Sam Peterson just thought he was going to visit his fifth-grade daughter, Chelsea, at the Art$mart store in the Crystal River Mall on Friday. Instead, he found himself jumping in to fight bureaucratic budget cutters.
Friday was the final day for the Art$mart program, not just for this year, but forever. The innovative work experience program for Citrus County fifth-graders, which opened in 1994, has been cut due to budget concerns.
"I just don't quite understand it," Peterson said. "To me, it's disheartening to see things for children taken away when, on the other hand, people are saying there's nothing for children to do."
The program operated an arts and crafts store at the Crystal River Mall. There, all county fifth-graders learned about running a business, from collecting money to greeting customers to designing advertisements.
After talking to the program's teacher, Donna Corey, Peterson started making phone calls and getting signatures on petitions to save the program. He said he had already filled quite a few lines on his petition.
"This galls me," he said. "I pay attention when things are there for kids anymore."
Earlier this school year, fifth-grade teachers were surveyed about Art$mart, and some expressed concerns about getting enough chaperones and keeping the children safe. Some said that the lessons learned weren't appropriate for the age level of the children. Still others went so far as to say that the program was a waste of valuable education time.
Elementary education coordinator Mark Brunner said the decision to end the program was purely a budget decision. With 1,100 fifth-grade students going through the store program each year, the cost to the district was between $50,000 and $60,000, including salaries and transportation.

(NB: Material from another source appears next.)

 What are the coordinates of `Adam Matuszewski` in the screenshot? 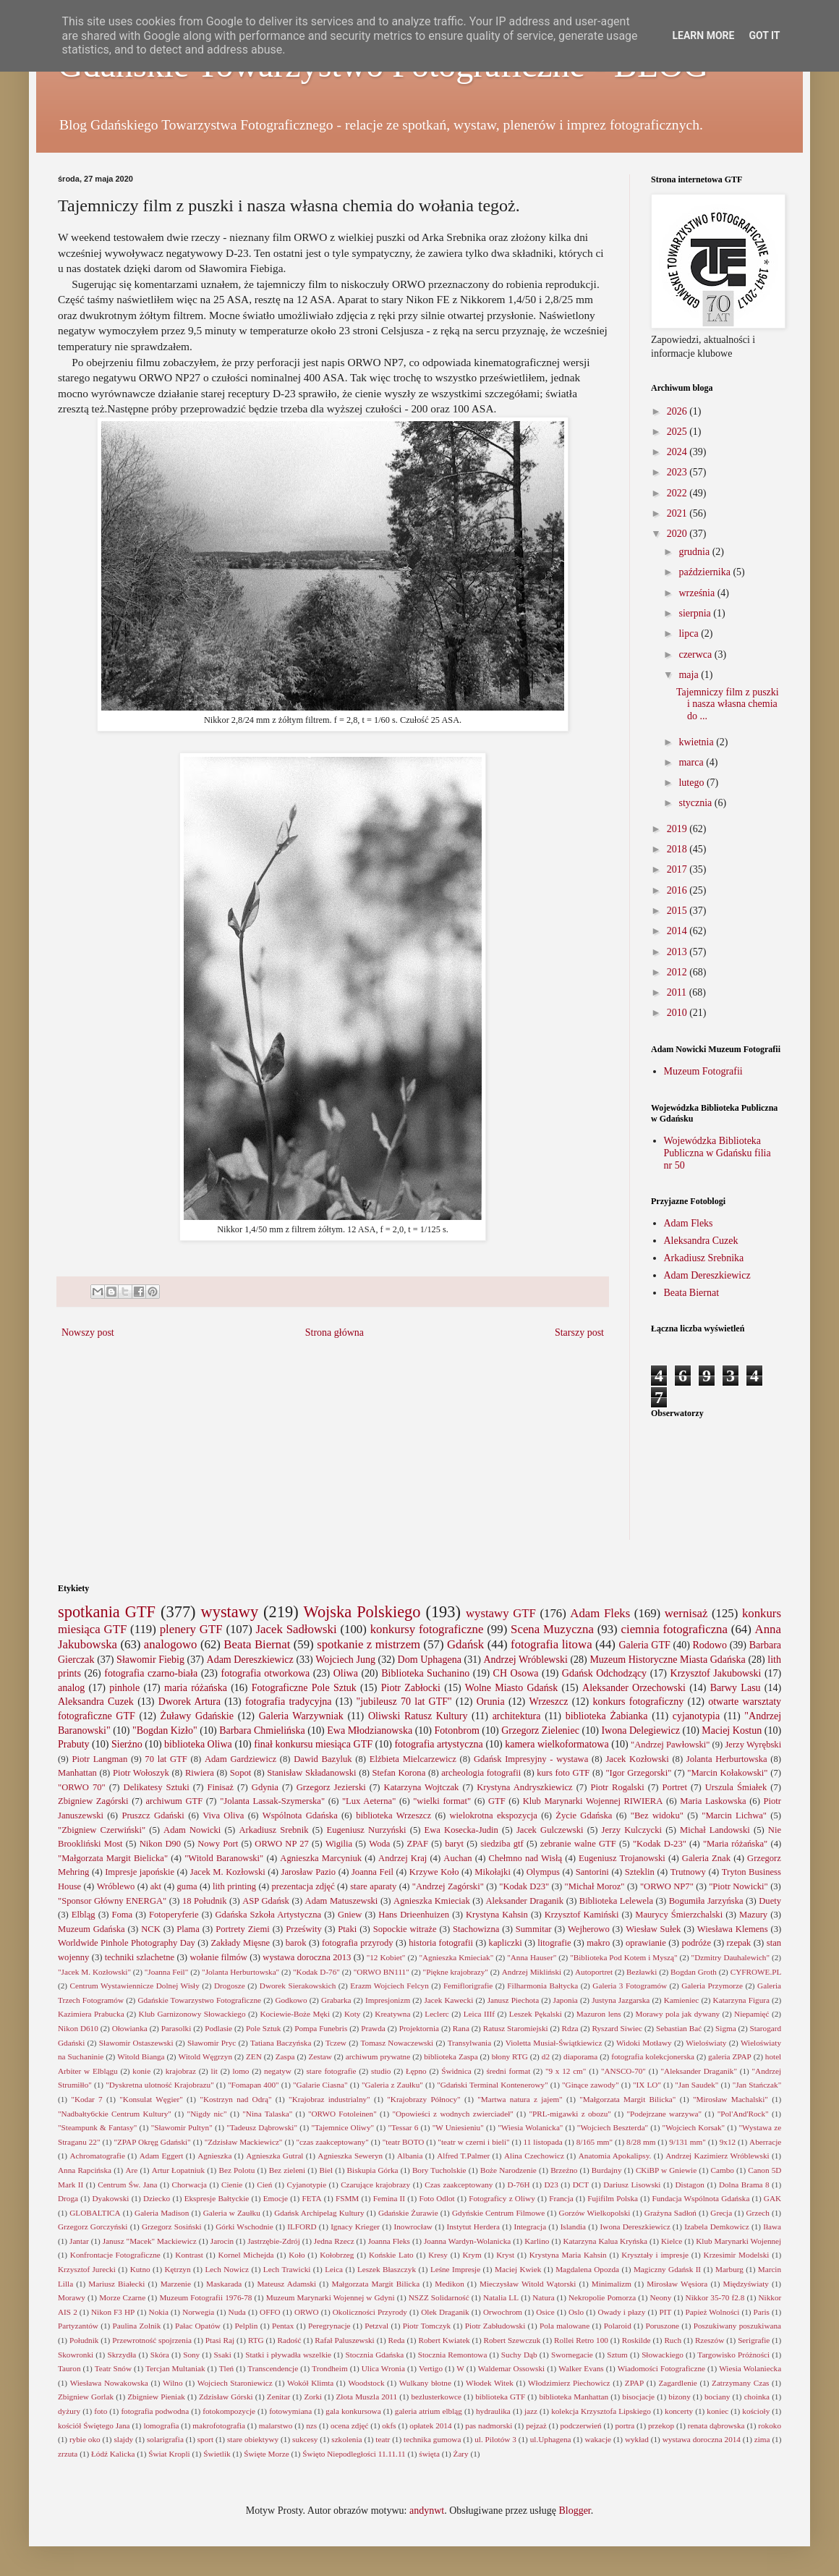 It's located at (341, 1901). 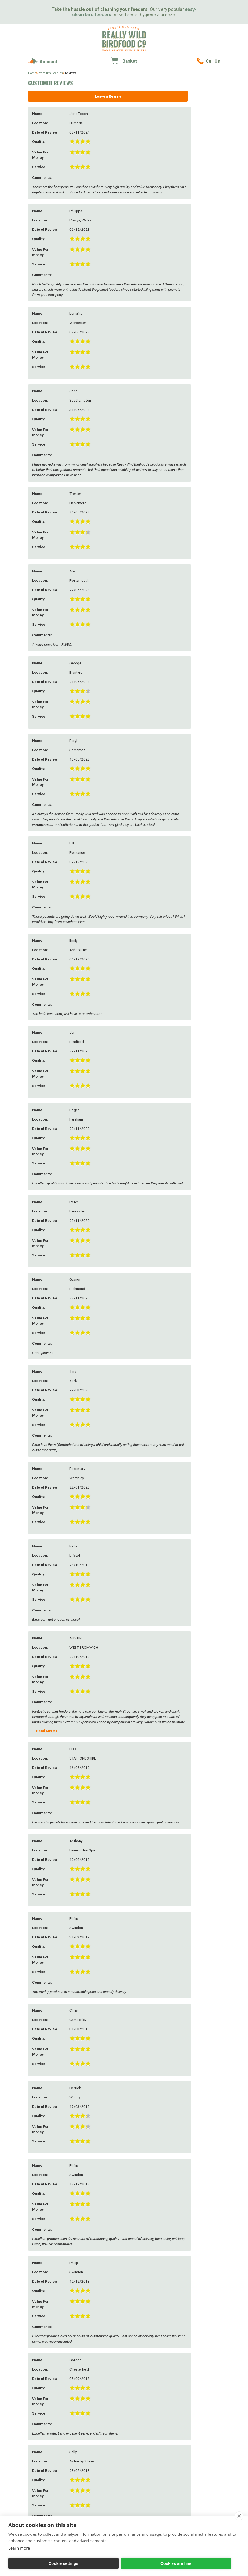  What do you see at coordinates (189, 2348) in the screenshot?
I see `Duck Food` at bounding box center [189, 2348].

"This was the last day for this year, and the superintendent has made the decision to not continue it," Brunner said.
"I wouldn't rule out the possibility of looking down the road in the future at having some other kind of activity," he said. "It has been an evolution of these kinds of activities in this district. We had the career ed center in Lecanto several years ago, and that was phased out."

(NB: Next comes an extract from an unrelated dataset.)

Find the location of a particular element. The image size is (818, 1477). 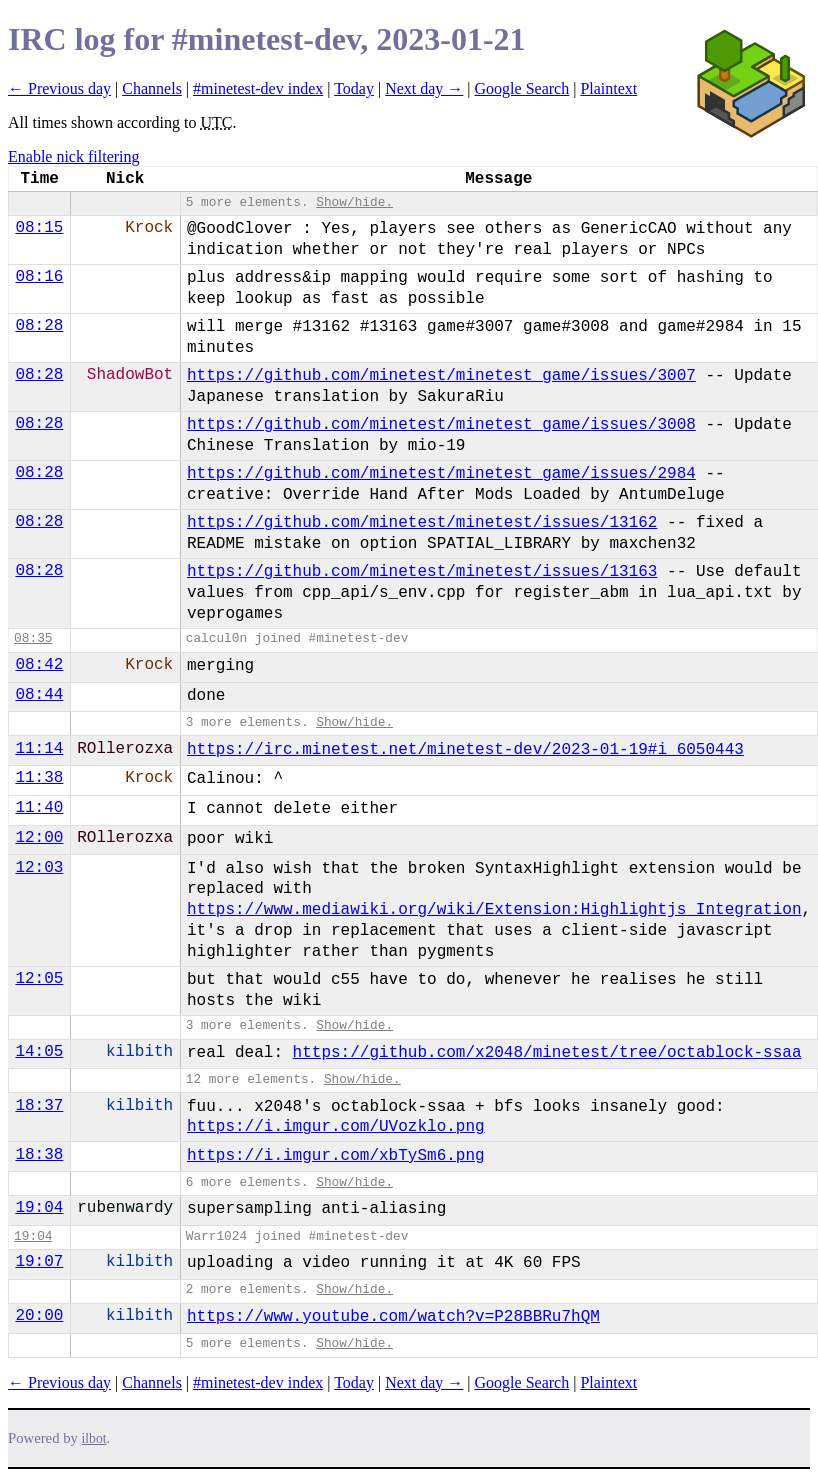 https://github.com/minetest/minetest_game/issues/2984 is located at coordinates (441, 474).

Brunner said the program has provided a valuable experience for students, and he had nothing but praise for Corey and all the work she has done to keep the program going. She will be moving into a different position in the district in the new school year, he said.
Peterson said he hates to see a program enjoyed so much by the children go away and hopes some corporate entity or others in the community would come forward to sponsor the program.
"I really feel that the schools should have taken a more proactive approach to this," he said. "When something is taken away like this, it's a sad day."